LeetCode: https://leetcode.com/problems/maximum-nesting-depth-of-the-parentheses/

Problem:

A string is a valid parentheses string (denoted VPS) if it meets one of the following:

• It is an empty string "", or a single character not equal to "(" or ")",
• It can be written as AB (A concatenated with B), where A and B are VPS's, or
• It can be written as (A), where A is a VPS.

We can similarly define the nesting depth depth(S) of any VPS S as follows:

• depth("") = 0
• depth(C) = 0, where C is a string with a single character not equal to "(" or ")".
• depth(A + B) = max(depth(A), depth(B)), where A and B are VPS's.
• depth("(" + A + ")") = 1 + depth(A), where A is a VPS.

For example, "", "()()", and "()(()())" are VPS's (with nesting depths 0, 1, and 2), and ")(" and "(()" are not VPS's.

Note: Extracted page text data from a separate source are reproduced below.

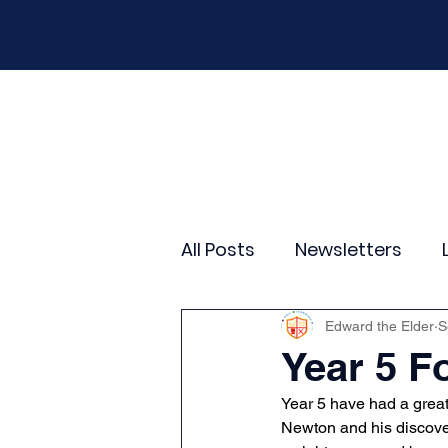
Home
Our School
Policies
New
All Posts
Newsletters
Year 2
Year 3
Yea
Edward the Elder
S
Year 5 F
Year 5 have had a great
Wider Curriculum Events
Newton and his discover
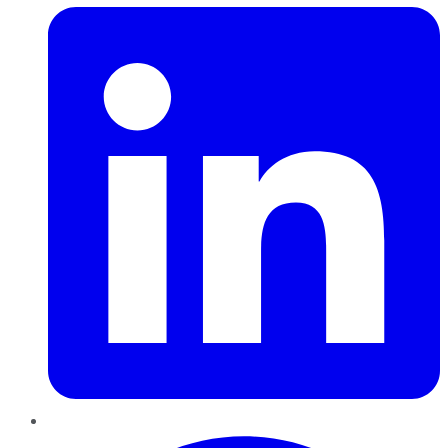
Pinterest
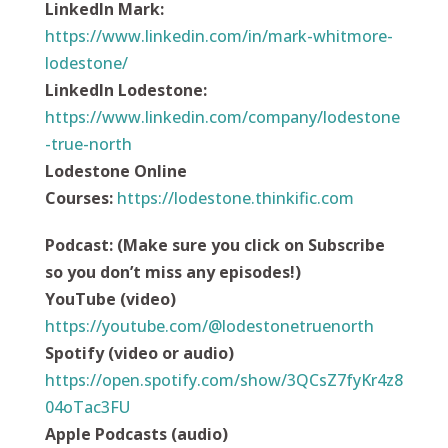
LinkedIn Mark:
https://www.linkedin.com/in/mark-whitmore-
lodestone/
LinkedIn Lodestone:
https://www.linkedin.com/company/lodestone
-true-north
Lodestone Online
Courses:
https://
lodestone.thinkific.com
Podcast
:
(Make sure you click on Subscribe
so you don’t miss any episodes!)
YouTube (video)
https://youtube.com/@lodestonetruenorth
Spotify (video or audio)
https://open.spotify.com/show/3QCsZ7fyKr4z8
04oTac3FU
Apple Podcasts (audio)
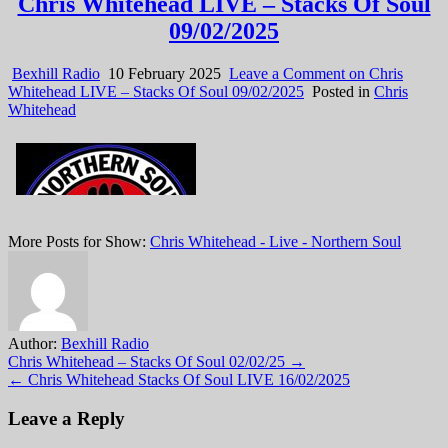
Chris Whitehead LIVE – Stacks Of Soul
09/02/2025
Bexhill Radio
10 February 2025
Leave a Comment
on Chris
Whitehead LIVE – Stacks Of Soul 09/02/2025
Posted in
Chris
Whitehead
More Posts for Show:
Chris Whitehead - Live - Northern Soul
Author:
Bexhill Radio
Post
Chris Whitehead – Stacks Of Soul 02/02/25 →
← Chris Whitehead Stacks Of Soul LIVE 16/02/2025
navigation
Leave a Reply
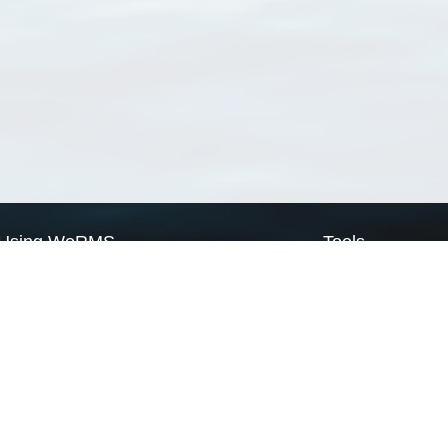
Using WoRMS
Tools
Citing WoRMS
WoRMS Match Tax
Terms of use
LifeWatch Match Ta
Request access
Webservices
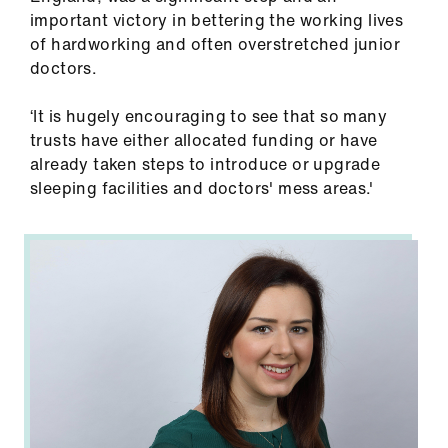
us
important victory in bettering the working lives
of hardworking and often overstretched junior
Advice
doctors.
&
support
‘It is hugely encouraging to see that so many
trusts have either allocated funding or have
already taken steps to introduce or upgrade
et
sleeping facilities and doctors' mess areas.'
elp
ign
n
oin
us
Learning
&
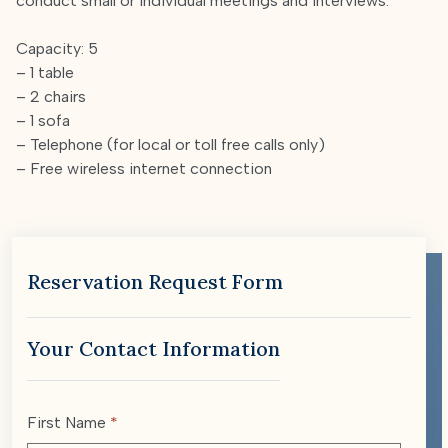
conduct small or individual meetings and interviews.
Capacity: 5
– 1 table
– 2 chairs
– 1 sofa
– Telephone (for local or toll free calls only)
– Free wireless internet connection
Reservation Request Form
Your Contact Information
First Name
*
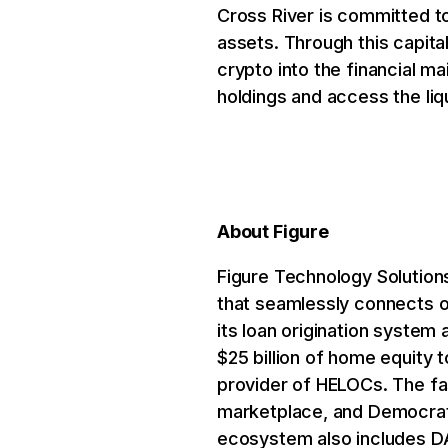
Cross River is committed to 
assets. Through this capita
crypto into the financial m
holdings and access the liqu
About Figure
Figure Technology Solutions
that seamlessly connects o
its loan origination system 
$25 billion of home equity
provider of HELOCs. The fa
marketplace, and Democrati
ecosystem also includes DA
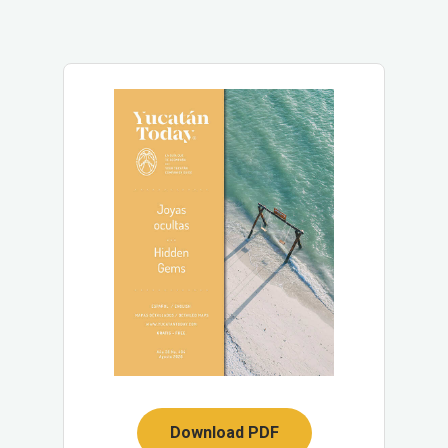
Download PDF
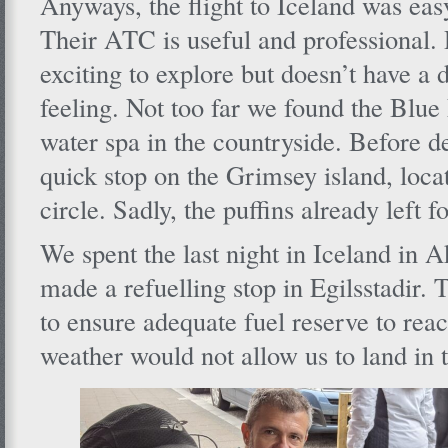
Anyways, the flight to Iceland was eas
Their ATC is useful and professional. 
exciting to explore but doesn’t have a d
feeling. Not too far we found the Blu
water spa in the countryside. Before 
quick stop on the Grimsey island, loca
circle. Sadly, the puffins already left f
We spent the last night in Iceland in 
made a refuelling stop in Egilsstadir.
to ensure adequate fuel reserve to rea
weather would not allow us to land in 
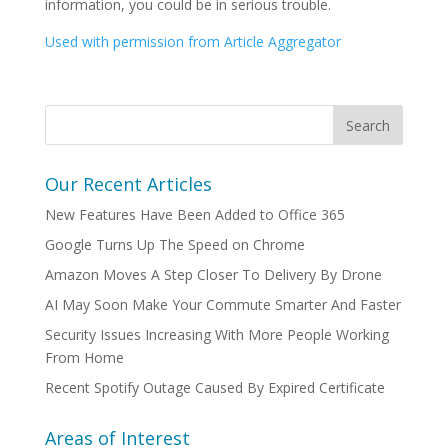
information, you could be in serious trouble.
Used with permission from Article Aggregator
Our Recent Articles
New Features Have Been Added to Office 365
Google Turns Up The Speed on Chrome
Amazon Moves A Step Closer To Delivery By Drone
AI May Soon Make Your Commute Smarter And Faster
Security Issues Increasing With More People Working
From Home
Recent Spotify Outage Caused By Expired Certificate
Areas of Interest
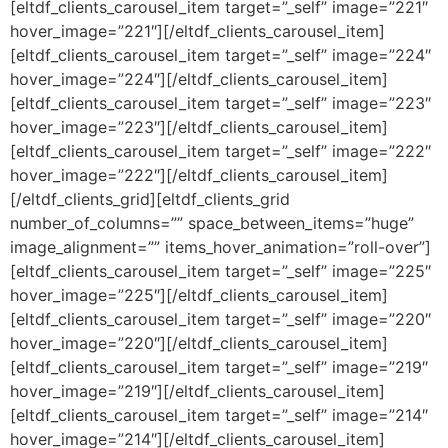
[eltdf_clients_carousel_item target=”_self” image=”221″
hover_image=”221″][/eltdf_clients_carousel_item]
[eltdf_clients_carousel_item target=”_self” image=”224″
hover_image=”224″][/eltdf_clients_carousel_item]
[eltdf_clients_carousel_item target=”_self” image=”223″
hover_image=”223″][/eltdf_clients_carousel_item]
[eltdf_clients_carousel_item target=”_self” image=”222″
hover_image=”222″][/eltdf_clients_carousel_item]
[/eltdf_clients_grid][eltdf_clients_grid
number_of_columns=”” space_between_items=”huge”
image_alignment=”” items_hover_animation=”roll-over”]
[eltdf_clients_carousel_item target=”_self” image=”225″
hover_image=”225″][/eltdf_clients_carousel_item]
[eltdf_clients_carousel_item target=”_self” image=”220″
hover_image=”220″][/eltdf_clients_carousel_item]
[eltdf_clients_carousel_item target=”_self” image=”219″
hover_image=”219″][/eltdf_clients_carousel_item]
[eltdf_clients_carousel_item target=”_self” image=”214″
hover_image=”214″][/eltdf_clients_carousel_item]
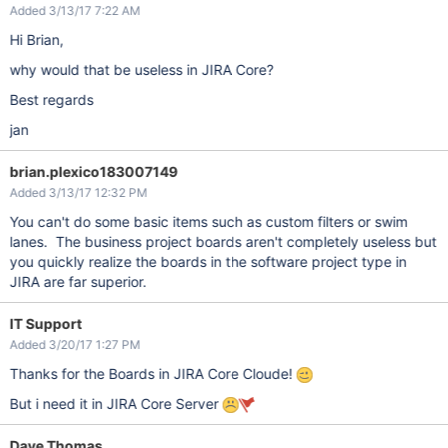
Added 3/13/17 7:22 AM
Hi Brian,
why would that be useless in JIRA Core?
Best regards
jan
brian.plexico183007149
Added 3/13/17 12:32 PM
You can't do some basic items such as custom filters or swim
lanes. The business project boards aren't completely useless but
you quickly realize the boards in the software project type in
JIRA are far superior.
IT Support
Added 3/20/17 1:27 PM
Thanks for the Boards in JIRA Core Cloude!
But i need it in JIRA Core Server
Dave Thomas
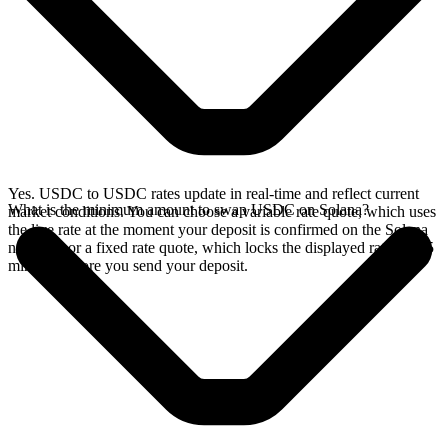
Yes. USDC to USDC rates update in real-time and reflect current
What is the minimum amount to swap USDC on Solana?
market conditions. You can choose a variable rate quote, which uses
the live rate at the moment your deposit is confirmed on the Solana
network, or a fixed rate quote, which locks the displayed rate for 15
minutes before you send your deposit.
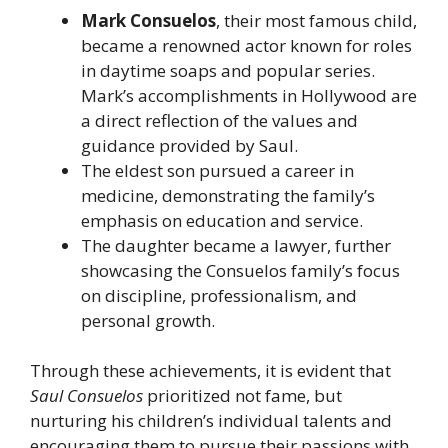
Mark Consuelos
, their most famous child,
became a renowned actor known for roles
in daytime soaps and popular series.
Mark’s accomplishments in Hollywood are
a direct reflection of the values and
guidance provided by Saul.
The eldest son pursued a career in
medicine, demonstrating the family’s
emphasis on education and service.
The daughter became a lawyer, further
showcasing the Consuelos family’s focus
on discipline, professionalism, and
personal growth.
Through these achievements, it is evident that
Saul Consuelos
prioritized not fame, but
nurturing his children’s individual talents and
encouraging them to pursue their passions with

Given a VPS represented as string s, return the nesting depth of s.

Example 1:

Input: s = "(1+(2*3)+((8)/4))+1"
Output: 3
Explanation: Digit 8 is inside of 3 nested parentheses in the string.

Example 2:

Input: s = "(1)+((2))+(((3)))"
Output: 3

Example 3:

Input: s = "1+(2*3)/(2-1)"
Output: 1

Example 4:

Input: s = "1"
Output: 0

Solution:

class Solution(object):
    def maxDepth(self, s):
        """
        :type s: str
        :rtype: int
        """
        stack = []
        max_val = 0
        for i in s:
            if i == "(":
                stack.append(i)
            if i == ")":
                stack.pop()
            length = len(stack)
            if length > max_val:
                max_val = length
        return max_val

Explanation:

For this problem, we want to create a stack that will hold the amount of "(" we have in our string. If we encounter a "(" we will append it to the stack, otherwise, we will pop it. This will mean that outermost parenthesis will persist if we have something like "(a(b) + cd(e)) the (b) will be removed but it will also increase our stack length, and therefore add to our max val!